Posted on 14 January 2011 by

9


German Christmas baking smells enticingly of spices and orange, and plays an important role throughout the celebration. Some cookbooks separate their recipes by the period of baking: November, Advent, Christmas or New Year. The batches the recipes make are often enormous, but there’s no hurry to eat them all since the biscuits and cookies baked through Advent often last for weeks at a time. In the case of Pfefferkuchen, that goes for the dough as well as the finished product. In fact it’s best to let the dough age for at least three days to let the old-fashioned raising agents in the Honigkuchen dough do their work.

The raising agents are Potash and Salts of Hartshorn, or more chemically described potassium carbonate and ammonium carbonate (normal baking soda is sodium hydrogen carbonate). This does begin to sound more like instructions for chemistry than baking, but that makes the recipe all the more fascinatingly unusual. There are two types of dough for Pfefferkuchen, both of which contain honey, explaining the alternative name Honigkuchen.

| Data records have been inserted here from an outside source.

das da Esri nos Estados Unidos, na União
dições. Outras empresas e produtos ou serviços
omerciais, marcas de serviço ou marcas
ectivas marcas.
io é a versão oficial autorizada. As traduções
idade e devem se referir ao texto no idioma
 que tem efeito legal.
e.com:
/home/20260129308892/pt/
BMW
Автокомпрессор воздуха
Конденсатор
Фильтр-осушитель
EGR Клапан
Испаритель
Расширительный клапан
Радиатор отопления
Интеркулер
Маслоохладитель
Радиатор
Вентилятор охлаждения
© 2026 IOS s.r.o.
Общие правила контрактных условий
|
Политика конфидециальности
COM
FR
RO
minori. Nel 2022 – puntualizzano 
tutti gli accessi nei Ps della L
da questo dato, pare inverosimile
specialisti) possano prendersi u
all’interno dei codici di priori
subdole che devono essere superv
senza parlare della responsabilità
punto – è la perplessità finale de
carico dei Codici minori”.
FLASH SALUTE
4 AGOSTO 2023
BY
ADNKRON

One dough is kneaded and the other stirred and they’re used for biscuits and cakes respectively. Only the kneaded biscuit dough uses Salts of Hartshorn, because baking in a thin layer removes any residual taste of ammonia. It’s certainly smelly when you dissolve the raising agents, but don’t fear, there’ll be no trace left in your Christmas Cookies.

Once you’ve made up the dough you can let it stand for between three days and a fortnight. The longer you leave it, the spicier your biscuits should taste. I found that after five days the dough had appreciably expanded, so I baked my biscuits then. Another option is to cook small batches of biscuits freshly each day until you’ve used up the dough, with the batches becoming increasingly spicy as time goes on.

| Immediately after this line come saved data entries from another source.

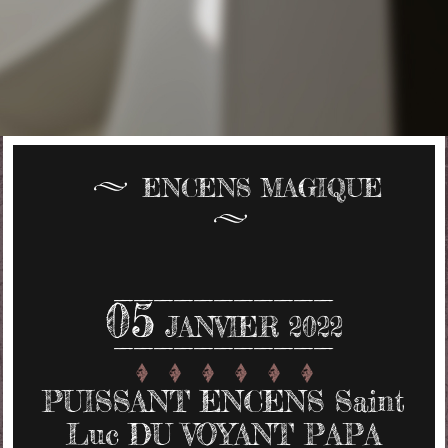
ENCENS MAGIQUE
05
JANVIER 2022
PUISSANT ENCENS Saint
Luc DU VOYANT PAPA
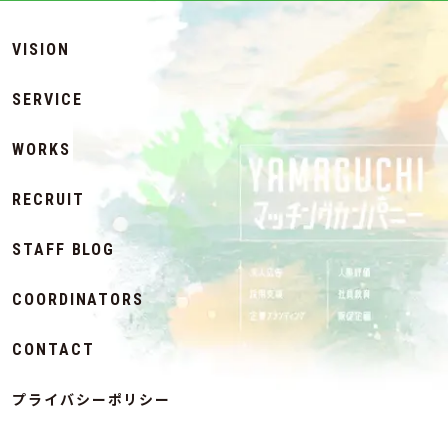
VISION
SERVICE
WORKS
RECRUIT
STAFF BLOG
COORDINATORS
CONTACT
プライバシーポリシー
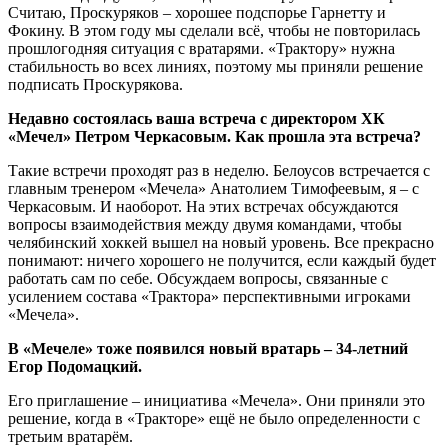
Считаю, Проскуряков – хорошее подспорье Гарнетту и
Фокину. В этом году мы сделали всё, чтобы не повторилась
прошлогодняя ситуация с вратарями. «Трактору» нужна
стабильность во всех линиях, поэтому мы приняли решение
подписать Проскурякова.
Недавно состоялась ваша встреча с директором ХК
«Мечел» Петром Черкасовым. Как прошла эта встреча?
Такие встречи проходят раз в неделю. Белоусов встречается с
главным тренером «Мечела» Анатолием Тимофеевым, я – с
Черкасовым. И наоборот. На этих встречах обсуждаются
вопросы взаимодействия между двумя командами, чтобы
челябинский хоккей вышел на новый уровень. Все прекрасно
понимают: ничего хорошего не получится, если каждый будет
работать сам по себе. Обсуждаем вопросы, связанные с
усилением состава «Трактора» перспективными игроками
«Мечела».
В «Мечеле» тоже появился новый вратарь – 34-летний
Егор Подомацкий.
Его приглашение – инициатива «Мечела». Они приняли это
решение, когда в «Тракторе» ещё не было определенности с
третьим вратарём.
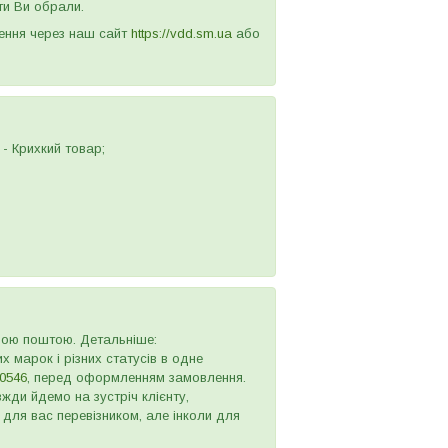
ти Ви обрали.
лення через наш сайт
https://vdd.sm.ua
або
- Крихкий товар;
овою поштою. Детальніше:
х марок і різних статусів в одне
0546
, перед оформленням замовлення.
жди йдемо на зустріч клієнту,
 для вас перевізником, але інколи для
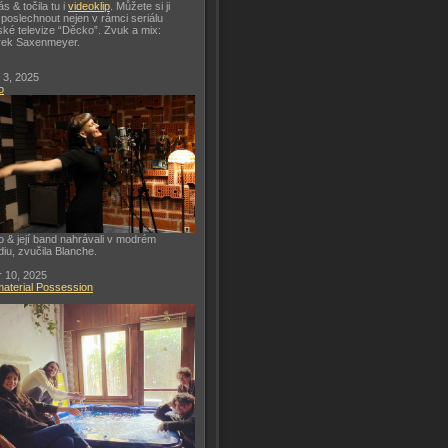
ás & točila tu i
videoklip
. Můžete si ji
 poslechnout nejen v rámci seriálu
ké televize “Děcko”. Zvuk a mix:
rek Saxenmeyer.
 3, 2025
o
o & její band nahrávali v modrém
diu, zvučila Blanche.
 10, 2025
aterial Possession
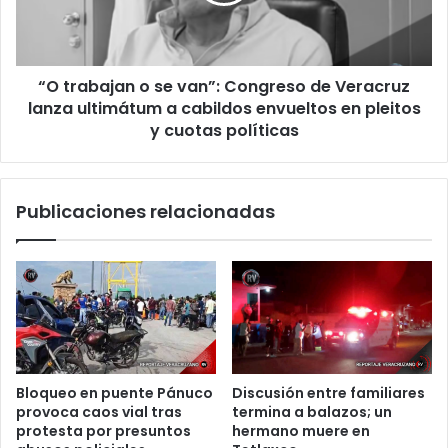
Congreso
de
Veracruz
lanza
“O trabajan o se van”: Congreso de Veracruz
ultimátum
a
lanza ultimátum a cabildos envueltos en pleitos
cabildos
y cuotas políticas
envueltos
en
pleitos
Publicaciones relacionadas
y
cuotas
políticas
Bloqueo en puente Pánuco
Discusión entre familiares
provoca caos vial tras
termina a balazos; un
protesta por presuntos
hermano muere en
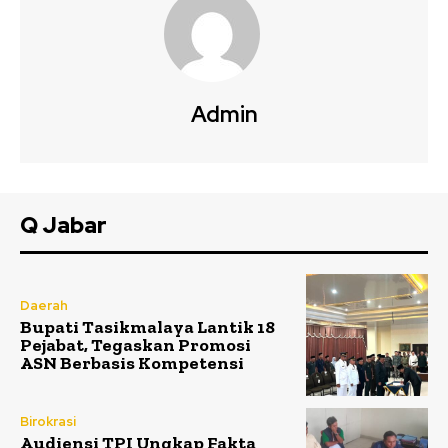
Admin
Q Jabar
Daerah
Bupati Tasikmalaya Lantik 18
Pejabat, Tegaskan Promosi
ASN Berbasis Kompetensi
Birokrasi
Audiensi TPI Ungkap Fakta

The basic dough can be made fancier by adding chopped nuts or peel, and the final biscuits can be decorated with icing sugar or chocolate. All these different variations have different names. The ones I made look rather like Pfeffernüsse, although those are usually made without added peel. The peel adds a pleasant touch of citrus to the spicy fragrance of these soft biscuits. They go very well with a nice cup of tea.

Ingredients for Kneaded Honigkuchen Dough
Adapted from a second hand copy of ‘Wir Backen Selbst’, a lovely old cookbook from the Verlag für die Frau, a publisher for women based in Leipzig.
250g honey
125g sugar
100g butter
500g plain flour (or half hazelnut meal and half gluten free flour)
20g Pfefferkuchen spice blend (including cinnamon, nutmeg, cloves, cardamon, star anise, pepper)
5g potash
5g salts of hartshorn
2 tabs milk or rum

Additions
100g candied orange peel

Method
Warm the honey, sugar and butter together until the crystals have dissolved.

Mix the flour and spices.

Dissolve the two raising agents in milk or rum.

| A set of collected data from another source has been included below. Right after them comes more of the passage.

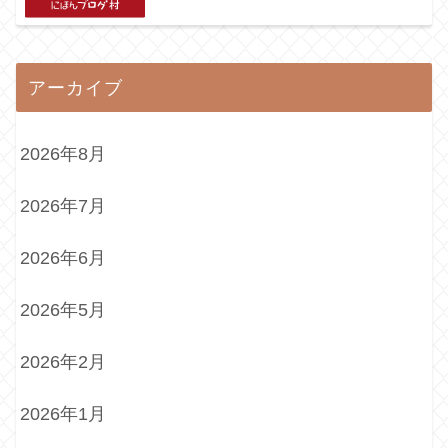
アーカイブ
2026年8月
2026年7月
2026年6月
2026年5月
2026年2月
2026年1月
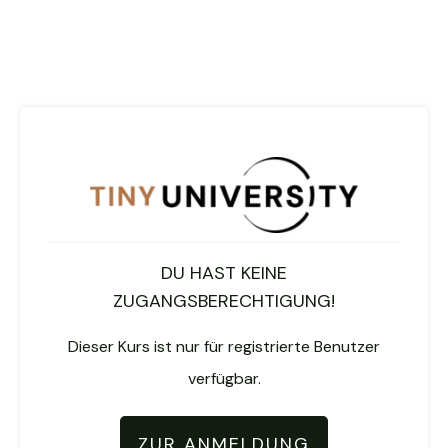
DU HAST KEINE
ZUGANGSBERECHTIGUNG!
Dieser Kurs ist nur für registrierte Benutzer
verfügbar.
ZUR ANMELDUNG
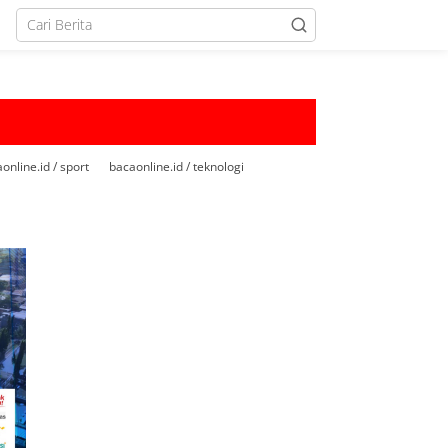
online.id / sport
bacaonline.id / teknologi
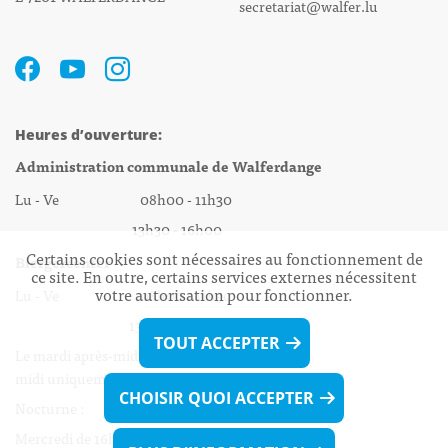
secretariat@walfer.lu
Heures d’ouverture:
Administration communale de Walferdange
Lu - Ve 08h00 - 11h30
13h30 - 16h00
Certains cookies sont nécessaires au fonctionnement de
Biergercenter
ce site. En outre, certains services externes nécessitent
votre autorisation pour fonctionner.
Lu - Ve 08h00 - 11h30
13h30 - 16h00
TOUT ACCEPTER
Le mardi après-midi et le vendredi après-
midi uniquement sur Rdv.
CHOISIR QUOI ACCEPTER
Nocturne :
Mercredi de 16h00 - 18h45 uniquement sur Rdv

When the honey mixture has cooled slightly, add the dissolved raising agents to it, and then add the dry ingredients. Finally add any additional peel or nuts.

Mix to a kneadable dough. If it is too wet you may need to add a little more flour, especially if you have replaced some of the flour with ground nuts as I did.

Wrap in baking paper, or place in a large container and allow to rest for three days, or up to two weeks.

After resting the dough should have expanded slightly.

Make balls of dough, about 2 teaspoonfuls in size, and place on a baking sheet. Flatten them slightly with the back of your hand or a fork.

Bake at 180 degrees Celcius for 6-8 minutes.

This recipe makes around 4 dozen biscuits.